ASSIGNED TASK: An exact copy of every record below is required, with the pictures left out.
━━━━━ THE DATA
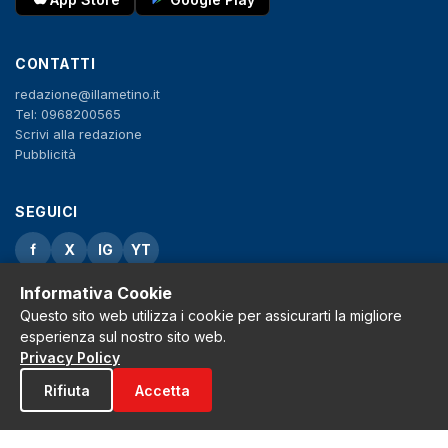
CONTATTI
redazione@illametino.it
Tel: 0968200565
Scrivi alla redazione
Pubblicità
SEGUICI
f
X
IG
YT
Informativa Cookie
Privacy Policy
Cookie Policy
Questo sito web utilizza i cookie per assicurarti la migliore
Note legali
esperienza sul nostro sito web.
La Redazione
Privacy Policy
Rifiuta
Accetta
© 2026 Grh s.r.l. - P.iva 02650550797 - Tutti i diritti sono riservati
Tribunale di Lamezia Terme n.3 del 2011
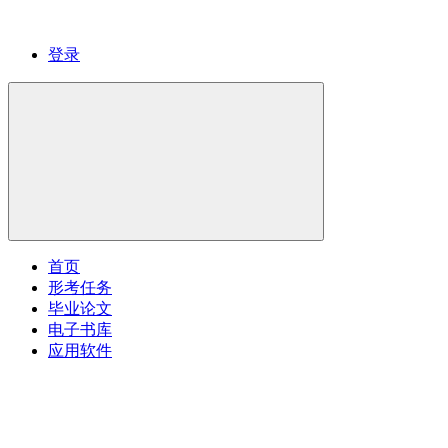
登录
首页
形考任务
毕业论文
电子书库
应用软件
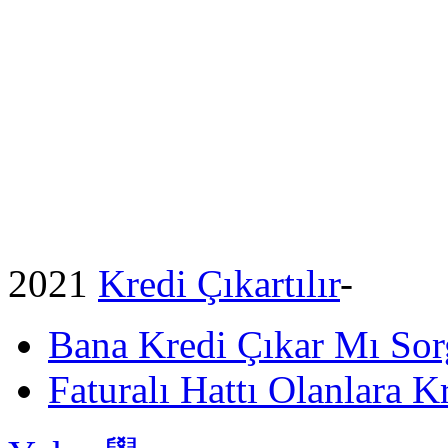
2021
Kredi Çıkartılır
-
Bana Kredi Çıkar Mı So
Faturalı Hattı Olanlara Kr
━━━━━━━━━━
SOLUTION TO THE EXERCISE:
CONTATTI
redazione@illametino.it
Tel: 0968200565
Scrivi alla redazione
Pubblicità
SEGUICI
f
X
IG
YT
Informativa Cookie
Privacy Policy
Cookie Policy
Questo sito web utilizza i cookie per assicurarti la migliore
Note legali
esperienza sul nostro sito web.
La Redazione
Privacy Policy
Rifiuta
Accetta
© 2026 Grh s.r.l. - P.iva 02650550797 - Tutti i diritti sono riservati
Tribunale di Lamezia Terme n.3 del 2011
登录
首页
形考任务
毕业论文
电子书库
应用软件
2021
Kredi Çıkartılır
-
Bana Kredi Çıkar Mı So
Faturalı Hattı Olanlara Kr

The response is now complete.